A group of Siberian tigers attacked and injured a couple who were driving their car through a game park. The game park was strictly liable for their injuries. Section 267.1(7) of the Insurance Act makes all parties liable for injuries resulting directly or indirectly from use or operation of an automobile severally liable for the damages. The judge determined that section 267.1 of the Insurance Act did not apply because the injuries suffered by the insureds when they were attacked by the tigers could not be said to arise from the use and operation of an automobile.

27. January 2005 0

Cowles v. Balac, [2005] O.J. No. 229, Ontario Superior Court of Justice

David Balac, a student, and Jennifer Cowles, an exotic dancer, visited the African Lion & Safari game farm in April of 1996. Before entering the tiger reserve section of the park. they passed an African Lion & Safari vehicle leaving the tiger reserve with a tiger pup. While slowly driving their vehicle through the tiger reserve section of the park, they came across a number of Siberian tigers. The tigers attacked the vehicle. One tiger leaned through the passenger window and grabbed Mr. Balac by the right arm, and another tiger leaned through the driver side window and grabbed Mr. Balac by the left arm. The tigers were unable to pull Mr. Balac out of the car. The tigers released Mr. Balac. One of the tigers then bit Ms. Cowles in the head and tried to pull her out of the vehicle. The tiger dropped Ms. Cowles either as a result of Mr. Balac moving the car forward, or as a result of an African Lion & Safari truck arriving at the scene and shooing the tigers away. Both Mr. Balac and Ms. Cowles suffered severe physical and psychological injuries as the result of the attack.
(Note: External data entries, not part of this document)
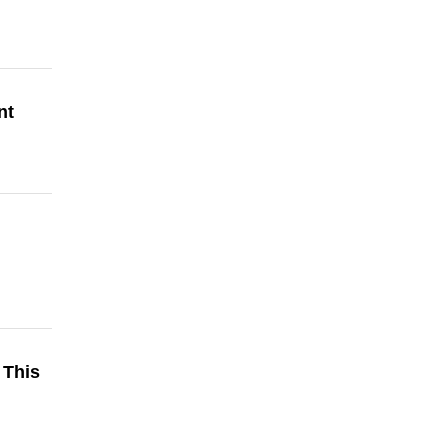
nt
 This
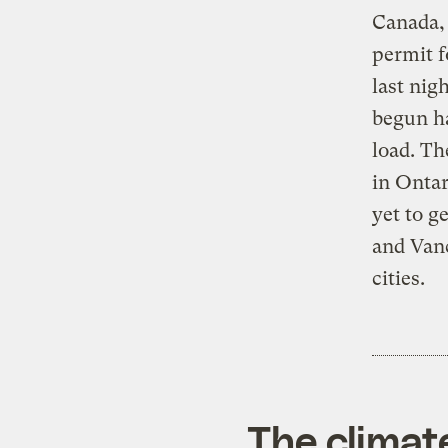
Canada,
permit f
last nig
begun ha
load. Th
in Ontar
yet to g
and Vanc
cities.
The climat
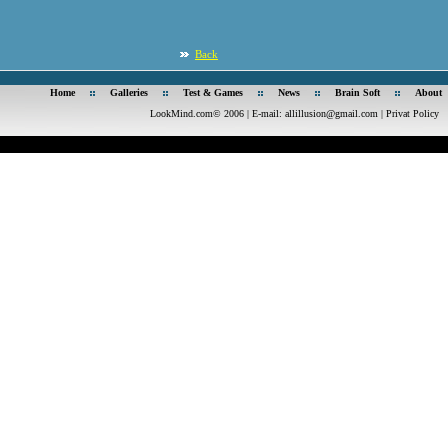
Back
Home
Galleries
Test & Games
News
Brain Soft
About
LookMind.com© 2006 | E-mail:
allillusion@gmail.com
|
Privat Policy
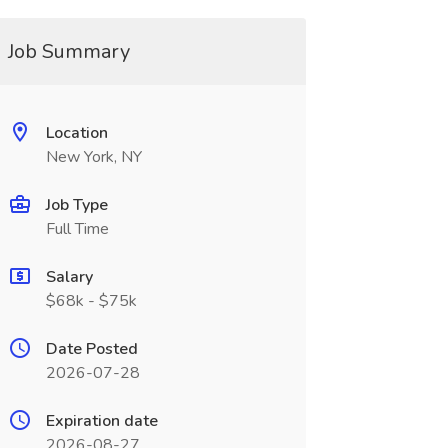
Job Summary
Location
New York, NY
Job Type
Full Time
Salary
$68k - $75k
Date Posted
2026-07-28
Expiration date
2026-08-27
African Lion & Safari was held to be strictly liable for the injuries suffered by Mr. Balac and Ms. Cowles under the doctrine of Scienter. MacFarland J. noted that the Siberian tigers were wild and dangerous animals, and that strict liability had to apply to African Lion & Safari in this situation.

African Lion & Safari argued that if any other parties were liable for the tiger attack, section 267.1 of the Insurance Act, R.S.O. would limit African Lion & Safari’s liability to their own fault or negligence. This was based on the fact that Section 267.1(7) of the Insurance Act makes all parties liable for injuries resulting directly or indirectly from use or operation of an automobile severally liable for the damages. MacFarland J. noted that the Plaintiff’s claim for damages was primarily on the basis of strict liability in law for those who keep wild, dangerous animals; and alternatively in negligence for breach of the occupiers’ liability and for the manner in which such animals were kept and/or controlled. There were no allegations of vehicular negligence made by or against the Plaintiffs. MacFarland J. relied upon the decision of the Ontario Court of Appeal in Hernandez v. 1206625 Ontario Inc. (2002), 61 O.R. (3d) 584 and determined that the essence of the action that the Plaintiffs commenced was not for damages occasioned by a motor vehicle. The presence of the motor vehicle was entirely ancillary to the essence of the action. Therefore, the injuries did not arise directly or indirectly from the use or operation of the motor vehicle. African Lion & Safari was liable for all of the Plaintiffs’ damages.